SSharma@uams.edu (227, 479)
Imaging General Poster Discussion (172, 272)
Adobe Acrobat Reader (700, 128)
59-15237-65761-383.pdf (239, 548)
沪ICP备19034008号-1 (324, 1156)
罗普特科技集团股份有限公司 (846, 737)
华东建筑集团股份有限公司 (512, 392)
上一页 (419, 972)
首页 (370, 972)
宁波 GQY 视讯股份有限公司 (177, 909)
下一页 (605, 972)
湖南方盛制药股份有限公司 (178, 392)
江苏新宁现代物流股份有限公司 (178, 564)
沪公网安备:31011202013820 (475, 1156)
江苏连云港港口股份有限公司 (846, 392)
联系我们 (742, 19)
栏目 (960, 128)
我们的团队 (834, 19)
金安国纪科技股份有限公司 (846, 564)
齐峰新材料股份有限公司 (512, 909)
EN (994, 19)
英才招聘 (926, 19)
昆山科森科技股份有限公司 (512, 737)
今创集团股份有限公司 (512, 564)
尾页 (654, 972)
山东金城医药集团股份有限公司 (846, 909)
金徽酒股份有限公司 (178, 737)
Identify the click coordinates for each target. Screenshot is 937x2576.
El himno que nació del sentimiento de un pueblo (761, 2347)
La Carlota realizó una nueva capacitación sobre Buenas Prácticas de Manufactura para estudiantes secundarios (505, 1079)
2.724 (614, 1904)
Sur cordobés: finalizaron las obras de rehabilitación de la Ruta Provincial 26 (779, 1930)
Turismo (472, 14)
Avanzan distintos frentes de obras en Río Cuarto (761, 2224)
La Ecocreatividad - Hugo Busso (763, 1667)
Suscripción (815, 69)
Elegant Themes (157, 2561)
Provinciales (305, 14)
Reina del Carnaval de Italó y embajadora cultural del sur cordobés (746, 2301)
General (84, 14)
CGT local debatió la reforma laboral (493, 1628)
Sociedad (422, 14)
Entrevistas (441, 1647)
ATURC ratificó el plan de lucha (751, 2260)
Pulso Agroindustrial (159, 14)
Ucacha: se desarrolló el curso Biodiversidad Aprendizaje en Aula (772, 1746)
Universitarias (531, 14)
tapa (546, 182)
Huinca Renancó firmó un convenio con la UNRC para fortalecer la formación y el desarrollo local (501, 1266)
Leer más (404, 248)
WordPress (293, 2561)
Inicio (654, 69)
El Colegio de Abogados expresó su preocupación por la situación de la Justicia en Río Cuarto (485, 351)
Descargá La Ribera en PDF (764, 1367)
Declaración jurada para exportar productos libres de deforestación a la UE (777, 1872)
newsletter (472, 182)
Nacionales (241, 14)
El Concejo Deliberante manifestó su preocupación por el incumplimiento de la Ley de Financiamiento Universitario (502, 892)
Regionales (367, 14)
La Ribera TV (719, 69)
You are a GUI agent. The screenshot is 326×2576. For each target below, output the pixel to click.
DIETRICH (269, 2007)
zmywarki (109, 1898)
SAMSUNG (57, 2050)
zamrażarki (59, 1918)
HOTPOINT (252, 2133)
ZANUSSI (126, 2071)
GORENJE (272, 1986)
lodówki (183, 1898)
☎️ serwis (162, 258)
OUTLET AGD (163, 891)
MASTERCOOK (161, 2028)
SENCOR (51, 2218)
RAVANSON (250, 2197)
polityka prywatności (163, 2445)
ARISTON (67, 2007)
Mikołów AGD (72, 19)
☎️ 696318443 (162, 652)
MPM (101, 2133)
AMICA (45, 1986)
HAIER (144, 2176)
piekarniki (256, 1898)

◆ ◆ ◆ ◆ ◆

One number is the full answer: how many lines of the records include the string "target".

2